The day the earthquake hit, Kids of Kathmandu immediately mobilized to provide school supplies and temporary classrooms for the 10,000 children from villages that had been hit the hardest. The quake fell on a Saturday, the one day a week students have off from school, meaning many lives were luckily protected despite schools being destroyed. Kids of Kathmandu quickly transitioned from relief to rebuilding, creating a comprehensive plan to build permanent schools fully outfitted with clean water, solar power, computers, internet access and even teacher training programs.
Kids of Kathmandu has already broken ground on the first 9 schools! They’ve partnered with the Asian Friendship Network (AFN) – a social org that’s built over 80 schools in Nepal over the past 16 years – to oversee management and construction, and some top US design firms to make sure the schools are affordable, locally sourced, and fortified against future monsoons and earthquakes. They’ve even taken into account the need for natural light, ventilation, and community space. Each school will also contain a library and kitchen open to the public in times of need.

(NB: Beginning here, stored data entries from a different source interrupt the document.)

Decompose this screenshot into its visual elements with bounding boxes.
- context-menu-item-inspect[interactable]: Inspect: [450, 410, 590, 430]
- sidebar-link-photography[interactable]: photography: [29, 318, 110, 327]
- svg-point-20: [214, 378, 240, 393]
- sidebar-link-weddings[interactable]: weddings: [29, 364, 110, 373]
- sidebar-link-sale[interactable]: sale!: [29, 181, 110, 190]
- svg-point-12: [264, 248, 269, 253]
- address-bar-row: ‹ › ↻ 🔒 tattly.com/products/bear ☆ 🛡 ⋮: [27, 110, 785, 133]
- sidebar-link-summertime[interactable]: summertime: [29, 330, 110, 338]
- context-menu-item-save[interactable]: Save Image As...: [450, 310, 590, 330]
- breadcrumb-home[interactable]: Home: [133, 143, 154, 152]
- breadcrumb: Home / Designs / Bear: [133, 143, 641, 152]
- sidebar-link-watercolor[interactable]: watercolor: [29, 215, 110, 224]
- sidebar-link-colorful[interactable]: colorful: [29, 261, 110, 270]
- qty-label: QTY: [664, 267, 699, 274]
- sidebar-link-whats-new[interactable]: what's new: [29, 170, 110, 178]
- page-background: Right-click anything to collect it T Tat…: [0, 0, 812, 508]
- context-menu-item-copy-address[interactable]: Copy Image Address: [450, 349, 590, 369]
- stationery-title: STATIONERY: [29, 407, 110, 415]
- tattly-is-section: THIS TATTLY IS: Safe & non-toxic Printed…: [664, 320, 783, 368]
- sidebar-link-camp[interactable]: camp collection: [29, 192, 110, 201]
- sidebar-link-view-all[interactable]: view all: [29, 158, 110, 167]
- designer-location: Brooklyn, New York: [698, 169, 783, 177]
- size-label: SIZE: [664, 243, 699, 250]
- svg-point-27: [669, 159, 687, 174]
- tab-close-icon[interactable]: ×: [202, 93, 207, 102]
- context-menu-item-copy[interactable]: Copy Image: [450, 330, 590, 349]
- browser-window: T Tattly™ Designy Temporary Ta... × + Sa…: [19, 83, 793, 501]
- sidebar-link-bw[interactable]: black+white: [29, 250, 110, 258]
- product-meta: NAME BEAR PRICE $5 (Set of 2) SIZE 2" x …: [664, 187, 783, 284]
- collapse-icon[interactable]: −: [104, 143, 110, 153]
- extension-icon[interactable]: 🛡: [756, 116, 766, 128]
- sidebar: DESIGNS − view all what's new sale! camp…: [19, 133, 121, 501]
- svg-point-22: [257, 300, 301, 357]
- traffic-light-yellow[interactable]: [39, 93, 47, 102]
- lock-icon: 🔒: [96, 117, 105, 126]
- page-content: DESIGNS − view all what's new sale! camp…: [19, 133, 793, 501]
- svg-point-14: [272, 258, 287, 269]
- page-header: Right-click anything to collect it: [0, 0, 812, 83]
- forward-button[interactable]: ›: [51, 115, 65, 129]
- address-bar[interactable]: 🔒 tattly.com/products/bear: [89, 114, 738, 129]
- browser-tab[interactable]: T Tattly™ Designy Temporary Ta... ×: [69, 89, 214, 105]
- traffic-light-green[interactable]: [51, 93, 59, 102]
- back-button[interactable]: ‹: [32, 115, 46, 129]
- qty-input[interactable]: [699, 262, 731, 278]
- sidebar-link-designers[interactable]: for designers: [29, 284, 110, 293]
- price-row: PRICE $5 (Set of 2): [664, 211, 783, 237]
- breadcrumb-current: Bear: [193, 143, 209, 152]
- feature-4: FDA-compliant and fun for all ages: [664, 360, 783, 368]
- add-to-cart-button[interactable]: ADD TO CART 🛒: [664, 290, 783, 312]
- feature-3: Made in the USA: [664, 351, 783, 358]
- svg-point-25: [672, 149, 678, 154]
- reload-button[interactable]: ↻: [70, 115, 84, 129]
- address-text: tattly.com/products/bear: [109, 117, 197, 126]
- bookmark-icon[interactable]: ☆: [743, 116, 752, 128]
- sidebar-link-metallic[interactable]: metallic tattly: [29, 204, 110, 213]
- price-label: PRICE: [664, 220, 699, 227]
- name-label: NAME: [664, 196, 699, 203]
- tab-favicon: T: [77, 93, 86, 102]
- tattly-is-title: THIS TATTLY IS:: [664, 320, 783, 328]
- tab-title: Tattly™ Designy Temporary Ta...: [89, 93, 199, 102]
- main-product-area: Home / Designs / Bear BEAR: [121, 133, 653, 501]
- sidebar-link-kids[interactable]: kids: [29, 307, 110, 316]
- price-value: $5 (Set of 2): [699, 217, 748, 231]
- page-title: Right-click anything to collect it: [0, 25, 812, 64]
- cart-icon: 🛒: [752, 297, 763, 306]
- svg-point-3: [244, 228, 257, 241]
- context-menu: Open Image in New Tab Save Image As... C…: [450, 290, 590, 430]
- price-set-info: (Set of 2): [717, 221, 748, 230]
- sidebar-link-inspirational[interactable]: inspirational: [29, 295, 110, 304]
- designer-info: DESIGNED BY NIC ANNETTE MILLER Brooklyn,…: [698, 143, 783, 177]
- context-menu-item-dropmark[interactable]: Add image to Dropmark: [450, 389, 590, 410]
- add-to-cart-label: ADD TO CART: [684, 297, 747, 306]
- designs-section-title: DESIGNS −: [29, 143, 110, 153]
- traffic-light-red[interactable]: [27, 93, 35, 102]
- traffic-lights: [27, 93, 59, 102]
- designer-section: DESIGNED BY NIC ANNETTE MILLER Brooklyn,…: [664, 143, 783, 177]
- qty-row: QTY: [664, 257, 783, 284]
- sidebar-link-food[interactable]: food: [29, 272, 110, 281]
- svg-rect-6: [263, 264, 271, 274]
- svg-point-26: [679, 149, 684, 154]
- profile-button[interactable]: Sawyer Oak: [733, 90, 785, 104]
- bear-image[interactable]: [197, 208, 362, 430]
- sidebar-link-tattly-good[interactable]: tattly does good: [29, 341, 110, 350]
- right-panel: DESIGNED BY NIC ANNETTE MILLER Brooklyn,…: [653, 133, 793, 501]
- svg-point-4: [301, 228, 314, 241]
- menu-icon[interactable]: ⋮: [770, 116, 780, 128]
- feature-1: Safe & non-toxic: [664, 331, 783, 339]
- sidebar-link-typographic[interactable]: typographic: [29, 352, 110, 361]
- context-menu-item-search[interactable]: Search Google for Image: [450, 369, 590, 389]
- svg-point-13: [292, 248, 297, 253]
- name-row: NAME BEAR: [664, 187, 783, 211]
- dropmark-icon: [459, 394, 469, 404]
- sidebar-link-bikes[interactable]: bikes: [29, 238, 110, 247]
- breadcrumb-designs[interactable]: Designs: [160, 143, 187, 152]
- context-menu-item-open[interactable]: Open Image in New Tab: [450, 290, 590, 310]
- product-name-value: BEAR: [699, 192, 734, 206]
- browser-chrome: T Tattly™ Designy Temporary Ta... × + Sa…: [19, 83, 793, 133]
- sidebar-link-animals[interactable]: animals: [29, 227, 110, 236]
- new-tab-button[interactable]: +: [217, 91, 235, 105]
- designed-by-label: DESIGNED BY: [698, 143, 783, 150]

The journey to and from each school is a long one, often involving steep, mountainous terrain and in some cases, stretches that can only be crossed by boat. The kids attend school six days a week, and the commute home gets darker earlier and earlier as the seasons change. Each student will be given their own Luci light for safe travel, and to study and play after the sun goes down, a comfort they rarely have access to living off-grid.
The lights help with more than just education, too. Up until this point, most rural Nepali families have had no choice but to rely on kerosene-fueled lamps, which consume oxygen as they burn and produce toxic carcinogens or in some cases, highly dangerous levels of carbon monoxide. Even just accidentally touching one can cause severe burns, making them dangerous to keep around kids. Luci lights are 100% solar, waterproof, durable and never overheat, giving families a healthier and safer home environment.
Kids of Kathmandu founders Andrew Raible and Jami Saunders first visited Nepal in 2010 to volunteer at a rural orphanage. On returning to the US, they wanted to continue their efforts to empower disadvantaged children, and realized they had the resources and the drive do something much greater than a fundraiser. Six years later, Kids of Kathmandu has evolved into a full-scale, highly successful non-profit that creates and supports programs for education, food, shelter, health, clean water and clean energy for families all over Nepal.